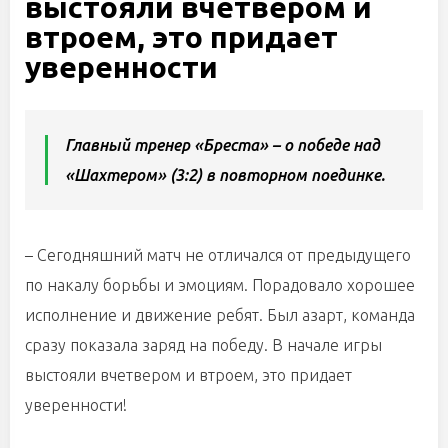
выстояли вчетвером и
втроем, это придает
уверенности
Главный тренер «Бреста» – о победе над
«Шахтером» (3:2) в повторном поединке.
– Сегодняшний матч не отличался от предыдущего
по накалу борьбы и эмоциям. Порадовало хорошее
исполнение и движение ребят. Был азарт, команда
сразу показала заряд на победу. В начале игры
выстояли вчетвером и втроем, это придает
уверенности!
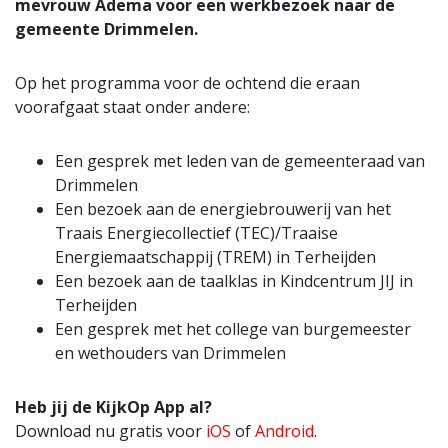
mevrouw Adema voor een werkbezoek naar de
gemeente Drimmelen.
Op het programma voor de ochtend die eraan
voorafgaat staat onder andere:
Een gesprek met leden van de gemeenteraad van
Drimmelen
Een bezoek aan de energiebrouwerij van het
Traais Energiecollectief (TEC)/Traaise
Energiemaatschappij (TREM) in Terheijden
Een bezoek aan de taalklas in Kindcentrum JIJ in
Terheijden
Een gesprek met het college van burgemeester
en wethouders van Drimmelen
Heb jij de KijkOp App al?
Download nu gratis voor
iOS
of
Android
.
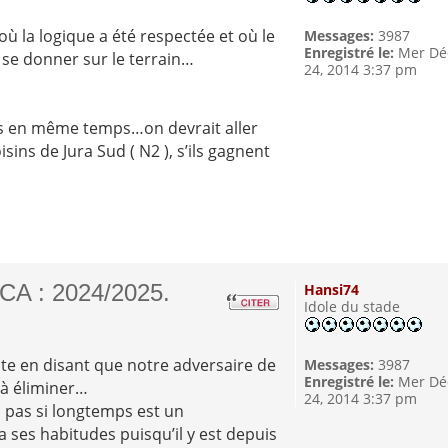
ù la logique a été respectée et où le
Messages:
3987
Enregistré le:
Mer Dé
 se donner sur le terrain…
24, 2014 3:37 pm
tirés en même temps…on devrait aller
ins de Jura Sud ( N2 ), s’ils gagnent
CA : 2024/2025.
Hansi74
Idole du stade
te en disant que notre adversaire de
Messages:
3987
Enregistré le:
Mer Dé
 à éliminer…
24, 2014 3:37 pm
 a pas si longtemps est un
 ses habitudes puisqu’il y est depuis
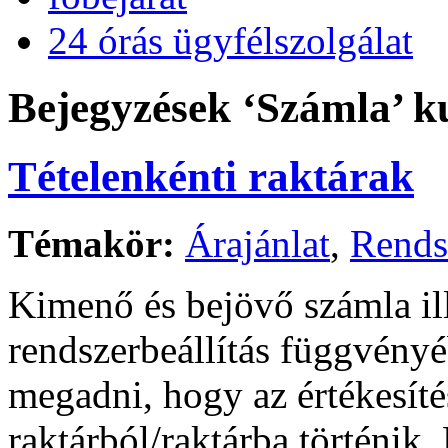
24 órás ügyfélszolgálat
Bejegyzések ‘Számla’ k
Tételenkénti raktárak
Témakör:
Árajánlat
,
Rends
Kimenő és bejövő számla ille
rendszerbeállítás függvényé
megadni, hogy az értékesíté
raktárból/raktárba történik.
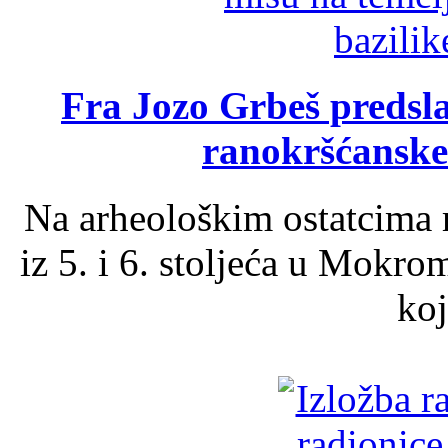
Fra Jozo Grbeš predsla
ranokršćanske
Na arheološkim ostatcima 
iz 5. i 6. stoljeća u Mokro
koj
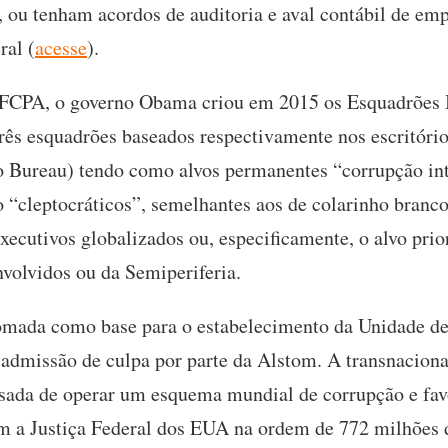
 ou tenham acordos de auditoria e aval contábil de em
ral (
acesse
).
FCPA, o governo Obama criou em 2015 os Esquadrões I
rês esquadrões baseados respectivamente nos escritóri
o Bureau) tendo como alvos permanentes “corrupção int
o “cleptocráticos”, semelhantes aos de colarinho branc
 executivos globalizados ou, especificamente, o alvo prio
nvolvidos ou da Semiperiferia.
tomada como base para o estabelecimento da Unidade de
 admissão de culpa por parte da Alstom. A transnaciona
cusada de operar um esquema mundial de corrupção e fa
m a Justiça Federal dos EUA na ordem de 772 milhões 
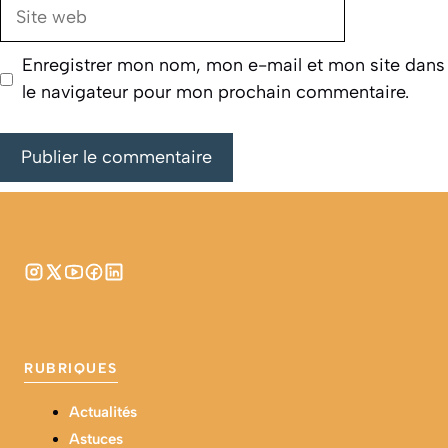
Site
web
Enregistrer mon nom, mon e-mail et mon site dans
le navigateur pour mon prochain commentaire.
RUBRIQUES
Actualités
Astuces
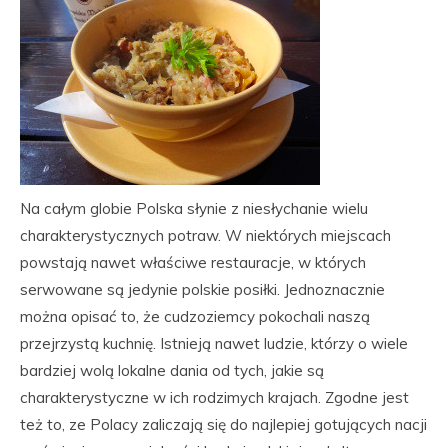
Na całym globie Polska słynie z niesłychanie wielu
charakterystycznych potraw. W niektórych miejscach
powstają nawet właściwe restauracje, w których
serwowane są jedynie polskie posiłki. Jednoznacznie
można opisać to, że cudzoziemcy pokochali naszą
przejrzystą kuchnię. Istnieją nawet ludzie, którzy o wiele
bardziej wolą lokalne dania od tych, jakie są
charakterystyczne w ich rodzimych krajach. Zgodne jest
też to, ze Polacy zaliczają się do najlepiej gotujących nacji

★ ★ ★ ★

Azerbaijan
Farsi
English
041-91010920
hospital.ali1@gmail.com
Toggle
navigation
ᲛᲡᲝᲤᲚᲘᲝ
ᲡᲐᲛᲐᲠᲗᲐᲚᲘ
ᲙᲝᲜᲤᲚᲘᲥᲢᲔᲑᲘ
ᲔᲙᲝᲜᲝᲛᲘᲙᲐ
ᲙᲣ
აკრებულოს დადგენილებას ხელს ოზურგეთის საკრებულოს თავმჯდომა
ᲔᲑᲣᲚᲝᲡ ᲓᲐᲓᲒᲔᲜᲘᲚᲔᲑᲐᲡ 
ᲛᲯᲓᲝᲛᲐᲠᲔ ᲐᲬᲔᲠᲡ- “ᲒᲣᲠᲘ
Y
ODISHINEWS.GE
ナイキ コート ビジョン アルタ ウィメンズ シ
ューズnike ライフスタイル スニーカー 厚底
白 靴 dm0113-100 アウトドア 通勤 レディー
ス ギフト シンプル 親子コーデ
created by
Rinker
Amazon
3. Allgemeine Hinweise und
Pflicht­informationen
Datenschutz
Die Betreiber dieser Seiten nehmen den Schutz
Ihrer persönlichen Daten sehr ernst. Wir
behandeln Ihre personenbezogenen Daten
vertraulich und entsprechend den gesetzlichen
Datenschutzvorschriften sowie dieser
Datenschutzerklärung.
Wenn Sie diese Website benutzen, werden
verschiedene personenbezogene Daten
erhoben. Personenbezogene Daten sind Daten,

★ ★ ★ ★

Please copy every line of the data that carries the string "dieser".

▸ EXPECTED ANSWER:
Die Betreiber dieser Seiten nehmen den Schutz
Datenschutzvorschriften sowie dieser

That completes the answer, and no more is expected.